The other option, assuming a smaller site without geographic distribution, is to put it all on NFS servers behind the main server. That way the file transfers are not HTTP based. If you're not on EC2 I can see where this might be a viable alternative. We do this in the colo now. But if you're on EC2, then simply writing to S3 seems to be the way to go.

I think straight away we should implement an S3 option for the file server, use or similar for the encoding such that it writes to your S3 bucket, and then use CloudFront or other CDN for distribution.

If you really want to duplicate the features of, and hack all the ffmpeg options, then let me know and I can set up a high performance transcoder AMI on EC2 with the scripts.

Some other observations:
  • the upload script and the transcode script checks if you have a DATACENTER defined, presumably for load and redundancy; this is a stub, so you would have to add some logic to round robin or randomize or in other ways pick a "transcoder" server and a "fileserver"
  • there is a simple authentication mechanism using a simple md5 salty string to auth to the transcoder -- would be nice to add per user auth to prevent spam or abuse, or to block users who post illegal content -- CERTAINLY users should change this string in production! maybe in the comments we can make that more explicit. Security by obscurity is never the right way to go
  • we are using some standard formats, but there are ffmpeg templates with many more examples, lots for mobile video, etc. we should import these, and just have a list in the options of all template files, or maybe even create the template inside a post, perhaps with some sort of GUI
*For the fileserver: One nice thing might be to combine some of the logic from the S3 or CloudFront plugins.
*for both file server and transcoder: Also, might be nice to incorporate some sort of stats database on usage, RTT, etc
*for both: Might also be nice to check the country of origin from GeoIP/maxmind and pick a mirror based on that
*for the transcoder: How does this differ from Are these complimentary/orthogonal?
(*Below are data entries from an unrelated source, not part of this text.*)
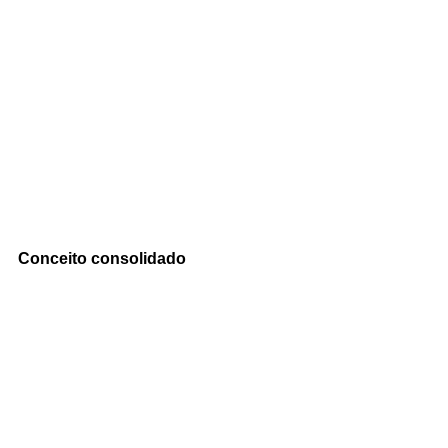
Conceito consolidado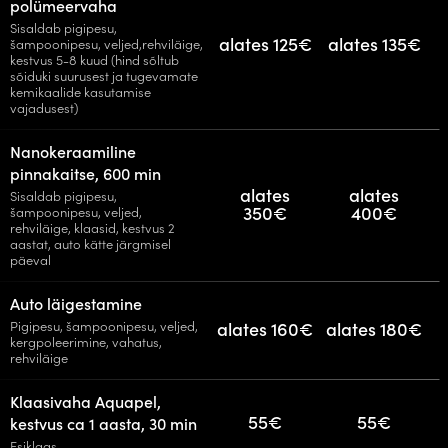
polümeervaha
Sisaldab pigipesu,
alates 125€
alates 135€
šampoonipesu, veljed,rehviläige,
kestvus 5-8 kuud (hind sõltub
sõiduki suurusest ja tugevamate
kemikaalide kasutamise
vajadusest)
Nanokeraamiline
pinnakaitse, 600 min
alates
alates
Sisaldab pigipesu,
350€
400€
šampoonipesu, veljed,
rehviläige, klaasid, kestvus 2
aastat, auto kätte järgmisel
päeval
Auto läigestamine
Pigipesu, šampoonipesu, veljed,
alates 160€
alates 180€
kergpoleerimine, vahatus,
rehviläige
Klaasivaha Aquapel,
55€
55€
kestvus ca 1 aasta, 30 min
Esiklaas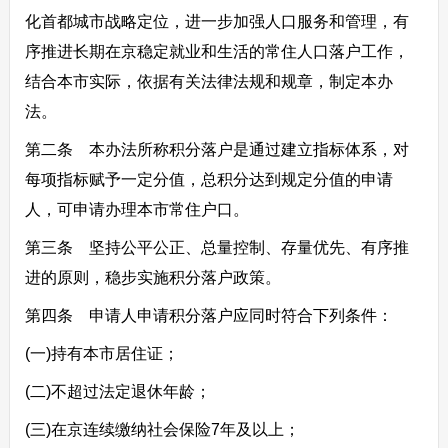
化首都城市战略定位，进一步加强人口服务和管理，有
序推进长期在京稳定就业和生活的常住人口落户工作，
结合本市实际，依据有关法律法规和规章，制定本办
法。
第二条 本办法所称积分落户是通过建立指标体系，对
每项指标赋予一定分值，总积分达到规定分值的申请
人，可申请办理本市常住户口。
第三条 坚持公平公正、总量控制、存量优先、有序推
进的原则，稳步实施积分落户政策。
第四条 申请人申请积分落户应同时符合下列条件：
(一)持有本市居住证；
(二)不超过法定退休年龄；
(三)在京连续缴纳社会保险7年及以上；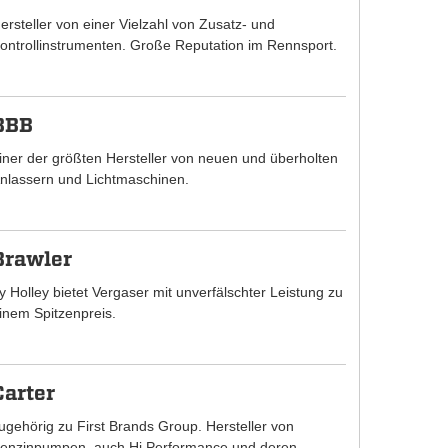
ersteller von einer Vielzahl von Zusatz- und
ontrollinstrumenten. Große Reputation im Rennsport.
BBB
iner der größten Hersteller von neuen und überholten
nlassern und Lichtmaschinen.
Brawler
y Holley bietet Vergaser mit unverfälschter Leistung zu
inem Spitzenpreis.
Carter
ugehörig zu First Brands Group. Hersteller von
enzinpumpen, auch Hi Performance und deren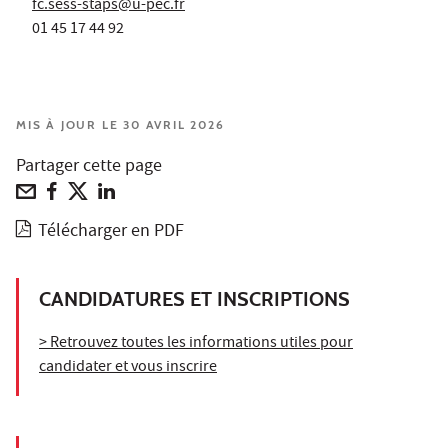
fc.sess-staps@u-pec.fr
01 45 17 44 92
MIS À JOUR LE 30 AVRIL 2026
Partager cette page
Télécharger en PDF
CANDIDATURES ET INSCRIPTIONS
> Retrouvez toutes les informations utiles pour
candidater et vous inscrire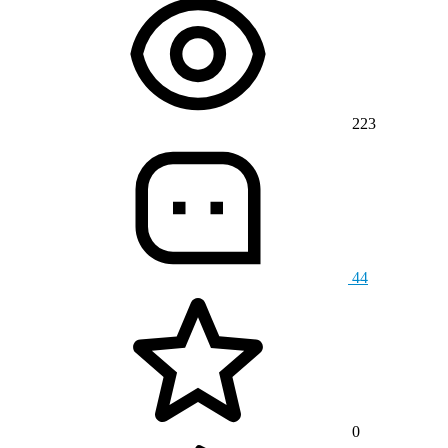
223
44
0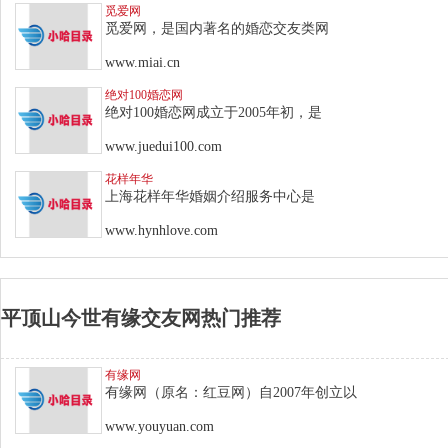
觅爱网
觅爱网，是国内著名的婚恋交友类网
www.miai.cn
绝对100婚恋网
绝对100婚恋网成立于2005年初，是
www.juedui100.com
花样年华
上海花样年华婚姻介绍服务中心是
www.hynhlove.com
平顶山今世有缘交友网热门推荐
有缘网
有缘网（原名：红豆网）自2007年创立以
www.youyuan.com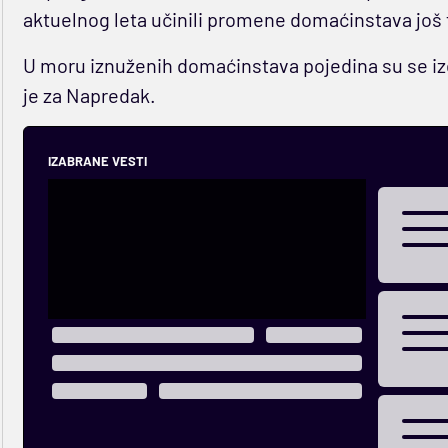
aktuelnog leta učinili promene domaćinstava još 
U moru iznuženih domaćinstava pojedina su se izd
je za Napredak.
IZABRANE VESTI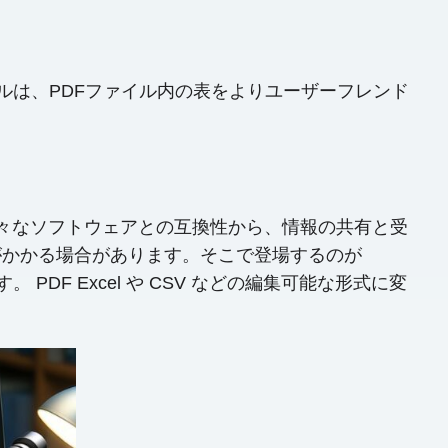
のツールは、PDFファイル内の表をよりユーザーフレンド
様々なソフトウェアとの互換性から、情報の共有と受
がかかる場合があります。そこで登場するのが
。 PDF Excel や CSV などの編集可能な形式に変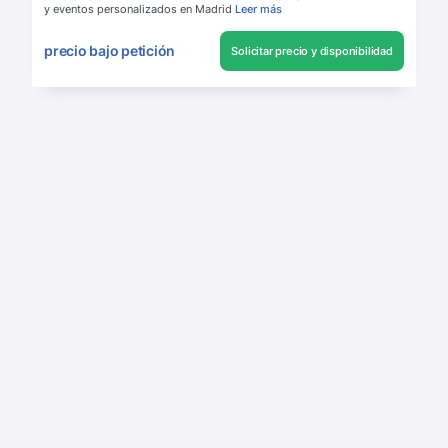
y eventos personalizados en Madrid
Leer más
precio bajo petición
Solicitar precio y disponibilidad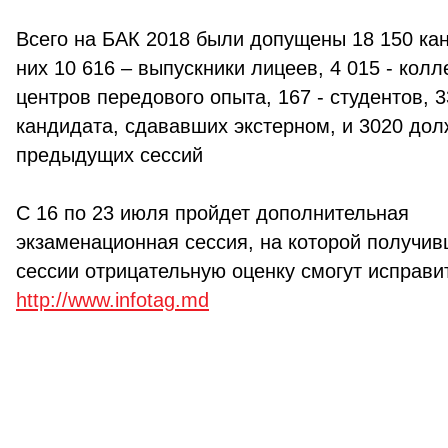
Всего на БАК 2018 были допущены 18 150 ка
них 10 616 – выпускники лицеев, 4 015 - кол
центров передового опыта, 167 - студентов, 
кандидата, сдававших экстерном, и 3020 дол
предыдущих сессий
С 16 по 23 июля пройдет дополнительная
экзаменационная сессия, на которой получив
сессии отрицательную оценку смогут исправи
http://www.infotag.md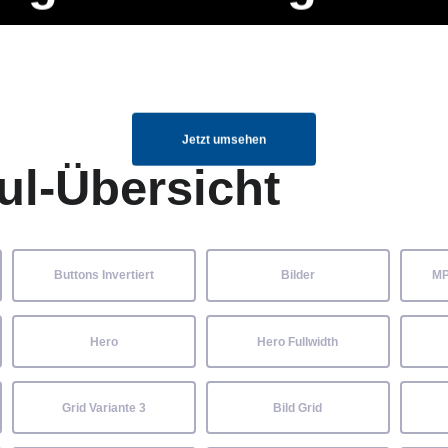
ng Manager, SEO Spezialist oder fürs eigene Projekt – auch ohne HTML
Navigation
Home
Über uns
Mitglieder
Elemente ganz einfach angepasst und kombiniert werden.
überspringen
Jetzt umsehen
ul-Übersicht
Buttons Invertiert
Bilder
MP
Hero
Hero Fullwidth
Grid Variante 3
Bild Grid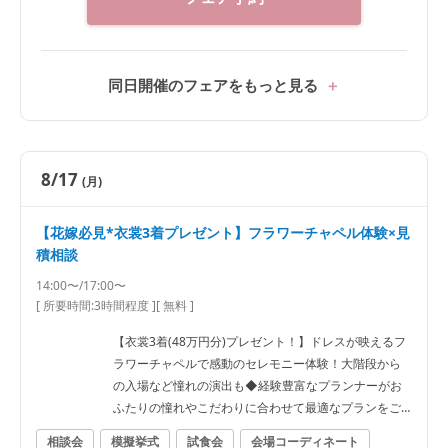
同日開催のフェアをもっと見る
8/17
(月)
【花嫁必見*衣裳3着プレゼント】フラワーチャペル体験×見
積相談
14:00〜/17:00〜
[ 所要時間:
3時間程度
]
[ 無料 ]
【衣裳3着(48万円分)プレゼント！】ドレスが映えるフ
ラワーチャペルで感動のセレモニー体験！大階段から
の入場など憧れの演出も◆経験豊富なプランナーがお
ふたりの憧れやこだわりに合わせて最適なプランをご
提案！
相談会
模擬挙式
試食会
会場コーディネート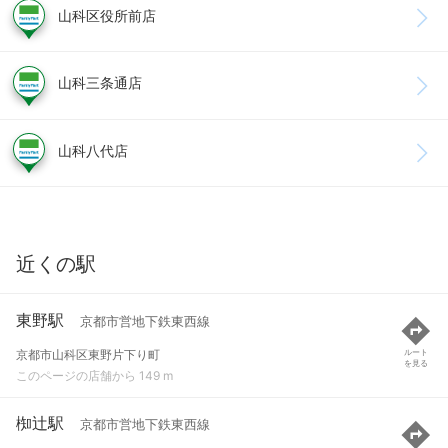
山科区役所前店
山科三条通店
山科八代店
近くの駅
東野駅
京都市営地下鉄東西線
京都市山科区東野片下り町
ルート
を見る
このページの店舗から 149 m
椥辻駅
京都市営地下鉄東西線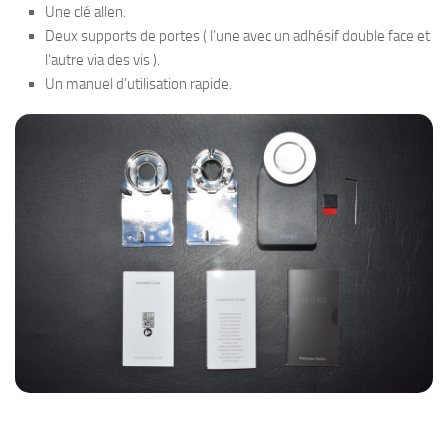
Une clé allen.
Deux supports de portes ( l’une avec un adhésif double face et
l’autre via des vis ).
Un manuel d’utilisation rapide.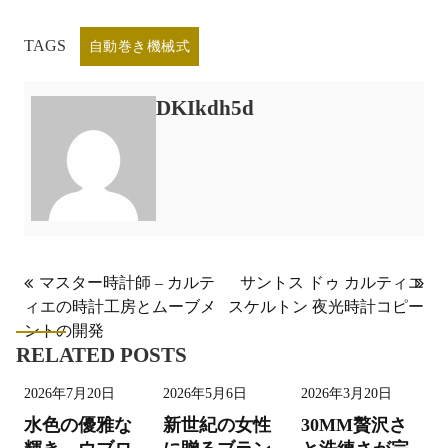
TAGS
自動巻き機械式
DKIkdh5d
投
マスター時計師 – カルテ
サントス ドゥ カルティエ
ィエの時計工房とムーブメ
スケルトン 夜光時計コピー
稿
ントの開発
ナ
RELATED POSTS
ビ
2026年7月20日
2026年5月6日
2026年3月20日
ゲ
水色の優雅な
新世紀の女性
30MM贅沢さ
ー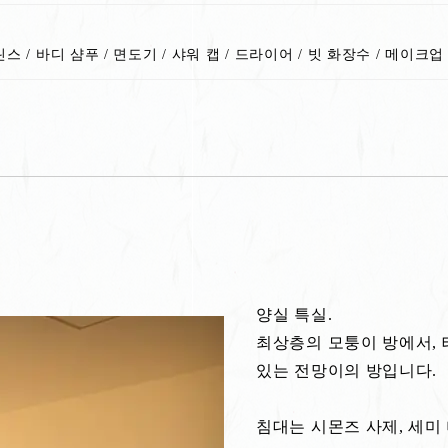
스 / 바디 샴푸 / 면도기 / 샤워 캡 / 드라이어 / 빗 화장수 / 메이
양실 특실.
최상층의 모퉁이 방에서, 
있는 전망이의 방입니다.
침대는 시몬즈 사제, 세미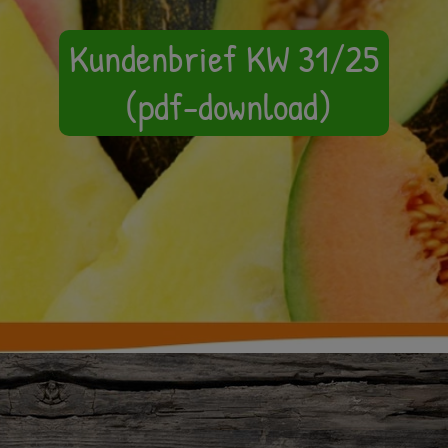
Kundenbrief KW 31/25
(pdf-download)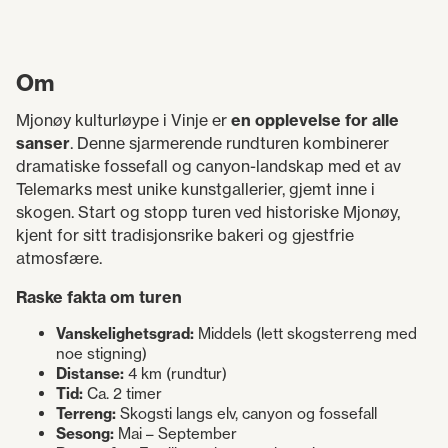
Om
Mjonøy kulturløype i Vinje er
en opplevelse for alle
sanser
. Denne sjarmerende rundturen kombinerer
dramatiske fossefall og canyon-landskap med et av
Telemarks mest unike kunstgallerier, gjemt inne i
skogen. Start og stopp turen ved historiske Mjonøy,
kjent for sitt tradisjonsrike bakeri og gjestfrie
atmosfære.
Raske fakta om turen
Vanskelighetsgrad:
Middels (lett skogsterreng med
noe stigning)
Distanse:
4 km (rundtur)
Tid:
Ca. 2 timer
Terreng:
Skogsti langs elv, canyon og fossefall
Sesong:
Mai – September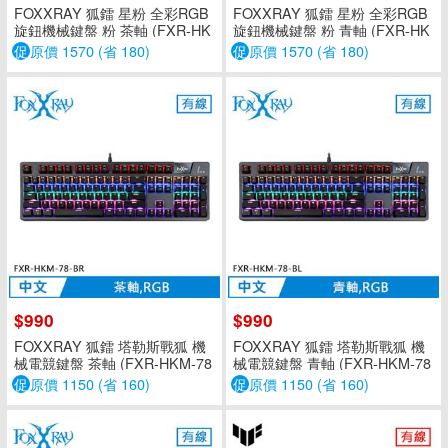
FOXXRAY 狐鐳 星粉 全彩RGB
FOXXRAY 狐鐳 星粉 全彩RGB
旋鈕機械鍵盤 粉 茶軸 (FXR-HK
旋鈕機械鍵盤 粉 青軸 (FXR-HK
M-95)
M-95)
促
原價 1570 (省 180)
促
原價 1570 (省 180)
$990
$990
FOXXRAY 狐鐳 塔勒斯戰狐 機
FOXXRAY 狐鐳 塔勒斯戰狐 機
械電競鍵盤 茶軸 (FXR-HKM-78
械電競鍵盤 青軸 (FXR-HKM-78
-BR)
-BL)
促
原價 1150 (省 160)
促
原價 1150 (省 160)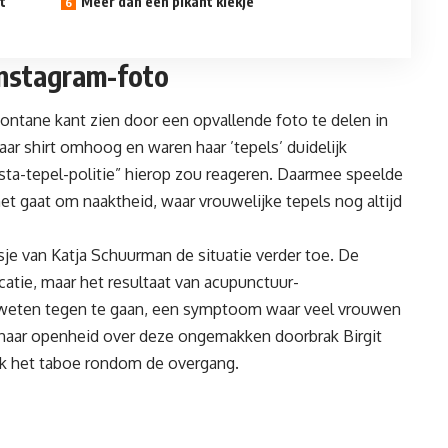
t
Meer dan een pikant kiekje
Instagram-foto
pontane kant zien door een opvallende foto te delen in
aar shirt omhoog en waren haar ’tepels’ duidelijk
Insta-tepel-politie” hierop zou reageren. Daarmee speelde
het gaat om naaktheid, waar vrouwelijke tepels nog altijd
sje van Katja Schuurman de situatie verder toe. De
atie, maar het resultaat van acupunctuur-
tzweten tegen te gaan, een symptoom waar veel vrouwen
 haar openheid over deze ongemakken doorbrak Birgit
ook het taboe rondom de overgang.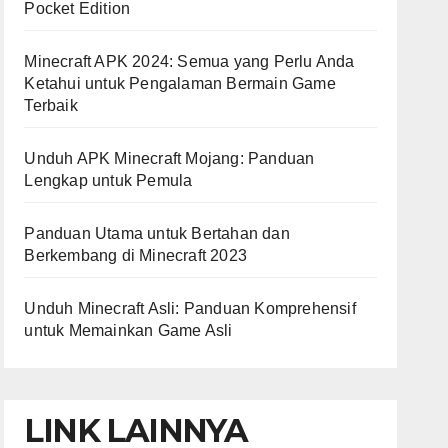
Pocket Edition
Minecraft APK 2024: Semua yang Perlu Anda
Ketahui untuk Pengalaman Bermain Game
Terbaik
Unduh APK Minecraft Mojang: Panduan
Lengkap untuk Pemula
Panduan Utama untuk Bertahan dan
Berkembang di Minecraft 2023
Unduh Minecraft Asli: Panduan Komprehensif
untuk Memainkan Game Asli
LINK LAINNYA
Are they substitutes?
*for the ffmpeg calls in the transcoder, a lot of the variables are hardcoded --- we should have some way to specify these for different video types in some option set


andy said...

I always enjoy learning how other people employ Amazon S3 online storage. I am wondering if you can check out my very own tool CloudBerry Explorer that helps to manage S3 on Windows . It is a freeware. With CloudBerry Explorer PRO you can even connect to FTP accounts

Robert A. Ficcaglia said...

Andy --- isn't the S3 plugin for firefox pretty much all you need? That seems to fit all my needs ok, but maybe you can shed some light on how C.B. could help with the video project?

andy said...

MS Internet Explorer is all you need to browse the internet, however there are Firefox, Chrome, Safari and others... People who tried CloudBerry Explorer like it and use it

Robert A. Ficcaglia said...

I would be interested in seeing how we can use C.B. in the Wordpress admin GUI to help users manage their video assets. For example, can C.B. allow bulk operations, like rename all files in a bucket? If it could enable easy admin from the Wordpress GUI, that would be interesting indeed. I would be happy to code up a plugin if you have an API and a test sandbox.

andy said...

Well, CloudBerry Explorer is just a desktop client. You might be interested in this WP plug-in for Amazon S3 If you want to protect your contents you may also want to check out another plug-in

Robert A. Ficcaglia said...

I do use the Tan Tan project! It's good. I had to modify it to support Signed URI access.

As for the other one, we have our own access control for S3 links. It's more secure since it's a pay-per-view system. The plugin you mention basically just puts a time limit on the link, just like Amazon's Query String Signed URI...we however authenticate the user cryptographically.

I guess I could wrap that in a plugin if people wanted it. It's only really needed if you're SELLING videos.